__Work required__. Among the entries that follow, the required portion opens with the line containing "inansējums: 2810 EUR" and closes with the line containing "za letošnje oskarje!". Give that portion again exactly, and nothing else.
──────── Extracted data
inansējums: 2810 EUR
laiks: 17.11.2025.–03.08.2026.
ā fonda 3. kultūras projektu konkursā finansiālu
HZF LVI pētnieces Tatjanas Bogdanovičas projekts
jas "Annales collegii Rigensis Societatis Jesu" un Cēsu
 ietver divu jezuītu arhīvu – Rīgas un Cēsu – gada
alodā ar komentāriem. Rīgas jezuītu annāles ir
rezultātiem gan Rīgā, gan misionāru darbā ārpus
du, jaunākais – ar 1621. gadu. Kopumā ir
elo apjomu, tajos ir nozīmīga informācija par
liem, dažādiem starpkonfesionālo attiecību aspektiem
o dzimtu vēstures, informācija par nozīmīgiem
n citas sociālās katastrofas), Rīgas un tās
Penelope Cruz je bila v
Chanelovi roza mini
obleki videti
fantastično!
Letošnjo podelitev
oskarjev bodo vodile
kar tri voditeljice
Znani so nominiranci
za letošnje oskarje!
────────────────
──────── Extracted data
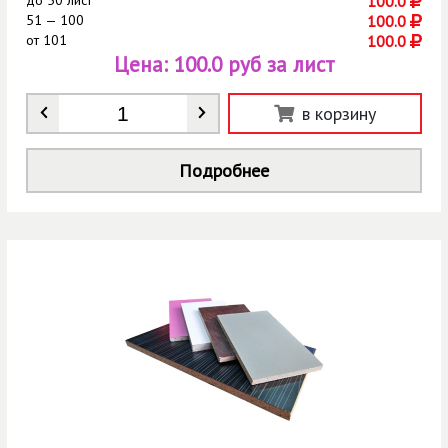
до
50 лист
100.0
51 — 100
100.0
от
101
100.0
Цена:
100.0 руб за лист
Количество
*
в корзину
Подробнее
────────────────
──────── Extracted data
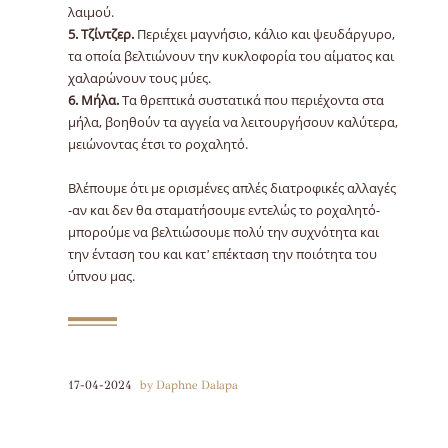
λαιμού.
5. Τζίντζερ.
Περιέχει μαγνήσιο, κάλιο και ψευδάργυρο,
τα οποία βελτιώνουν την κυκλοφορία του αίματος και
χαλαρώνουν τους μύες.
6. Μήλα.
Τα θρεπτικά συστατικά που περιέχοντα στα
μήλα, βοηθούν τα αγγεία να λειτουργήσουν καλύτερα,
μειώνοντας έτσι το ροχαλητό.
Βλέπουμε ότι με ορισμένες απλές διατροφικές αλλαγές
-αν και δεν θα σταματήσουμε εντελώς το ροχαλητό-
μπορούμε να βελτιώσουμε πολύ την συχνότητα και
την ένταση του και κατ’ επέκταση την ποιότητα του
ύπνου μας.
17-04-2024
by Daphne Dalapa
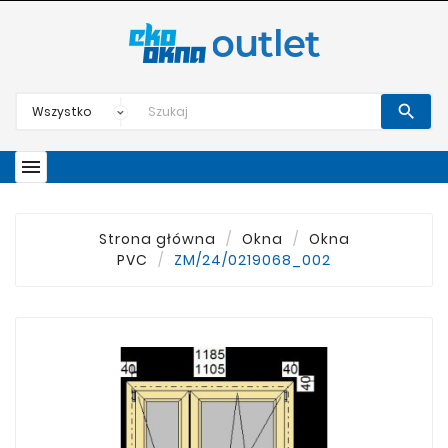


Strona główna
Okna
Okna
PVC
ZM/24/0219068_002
────────────────
__Response for this exercise__.
inansējums: 2810 EUR
laiks: 17.11.2025.–03.08.2026.
ā fonda 3. kultūras projektu konkursā finansiālu
HZF LVI pētnieces Tatjanas Bogdanovičas projekts
jas "Annales collegii Rigensis Societatis Jesu" un Cēsu
 ietver divu jezuītu arhīvu – Rīgas un Cēsu – gada
alodā ar komentāriem. Rīgas jezuītu annāles ir
rezultātiem gan Rīgā, gan misionāru darbā ārpus
du, jaunākais – ar 1621. gadu. Kopumā ir
elo apjomu, tajos ir nozīmīga informācija par
liem, dažādiem starpkonfesionālo attiecību aspektiem
o dzimtu vēstures, informācija par nozīmīgiem
n citas sociālās katastrofas), Rīgas un tās
Penelope Cruz je bila v
Chanelovi roza mini
obleki videti
fantastično!
Letošnjo podelitev
oskarjev bodo vodile
kar tri voditeljice
Znani so nominiranci
za letošnje oskarje!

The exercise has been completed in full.